When we talk about the forex rate
, we’re talking about the relative value between two currencies -- how many of one the other is worth, in other words. For forex traders, the forex rate is the basic information they use to do their job. The rate is to a forex trader what nails are to a carpenter.
If
you plan to get involved in forex trading, reading and understanding the forex
rates is absolutely vital to your success, like learning the basics of addition
before becoming a mathematician.
A
forex rate is always expressed in pairs, followed by a number. The number is
how many of the second currency you’d get for one of the first one. For
example, you might see USD/EUR: 0.7928. That means that one U.S. dollar is
currently worth .7928 euros. If you were to exchange $100, you’d get 79.28
euros for it. Since the number in this rate (0.7928) is less than 1, that means
the second currency is currently stronger than the first one -- that is, the
euro is stronger than the U.S. dollar.
Forex
traders look at rates constantly throughout the day. They carefully examine
trends in various currencies’ performance, noting which are going up and which
are going down. If a rate suggests, say, that the British pound is starting to
increase in value compared to the euro, a trader might swap his euros for
pounds. Then, when new rates show the pound has become very strong, he can swap
back again, turning a profit because the pound is now worth more than he “paid”
for it.
Forex
rates are available everywhere on the Internet. Casual observers to the forex
trading industry might glance at them for reference on hundreds of different
Web sites. Regular traders, though, usually own software that keeps them up to
date on rates throughout the day, without having to visit a particular site to
get them.
This
is important, because rates change constantly, and can be influenced by a wide
variety of economic and political factors. The overall change over the course
of a day usually isn’t more than a few percentage points either way, but there
are minor changes regularly, and those minor changes add up in the long run.
Experienced traders watch the rates for those tiny fluctuations, carefully
observing whether there is a general upward or downward trend that requires
their attention.
What to watch for when reading a forex book
When
it comes to forex trading, there are many, many resources out there to help you
learn the ropes. There are online courses, seminars and even one-on-one
training available. But sometimes the best way to learn is the old-fashioned
way: by reading a book.
The
marketplace abounds with forex books, and many new traders find them the best
way to learn because it allows them to re-read passages as many times as
necessary to fully grasp the concepts. Imagine asking the speaker at a large
public seminar to repeat himself and you can see why a book has its advantages!
The
question is, which forex book should you read? Like any other field, the forex
trading world has its share of hucksters and liars. Be wary of any book that
makes outrageous claims in its title or on the cover -- “Be a forex pro in an
hour!” or “Make millions while you sleep!” for example. If a forex book
promises something that’s too good to be true, it probably is. And if the book
downplays or neglects the inherent risk in forex trading, you should skip it.
What
you want in a forex book instead is calm, reasonable, practical advice.
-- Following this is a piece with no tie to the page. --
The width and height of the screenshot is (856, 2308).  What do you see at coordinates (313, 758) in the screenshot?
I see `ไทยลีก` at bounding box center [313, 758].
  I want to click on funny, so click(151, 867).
Showy,
glitzy language suggests the writer is trying to pull a fast one. (And you have
to wonder: If it’s SO EASY to make millions in forex trading, why is this guy
writing books about it instead of doing it?) Restrained, logical language
suggests the writer knows the market and is simply explaining what he’s
learned.
Take
note also of the book’s presentation. Is it an e-book sold by some guy off his
Web site? Is it riddled with grammar and spelling errors? Or does it appear to
have been written and edited by professionals, and presented in an appealing,
straightforward manner? You want a book that fits the latter description. It’s
more likely to be reliable and up-front about the pros and cons of forex
trading.
Finally, when considering a forex book, it’s worth taking a few minutes to Google the author’s name and see what comes up. Are there reviews of the book written by actual readers (not testimonials provided on the author’s Web site)? Has the author been mentioned in any news stories? What is his or her background? Does he or she have any real-world trading experience, or do they just write forex books? Remember, those who can do, do. Those who can’t do, teach.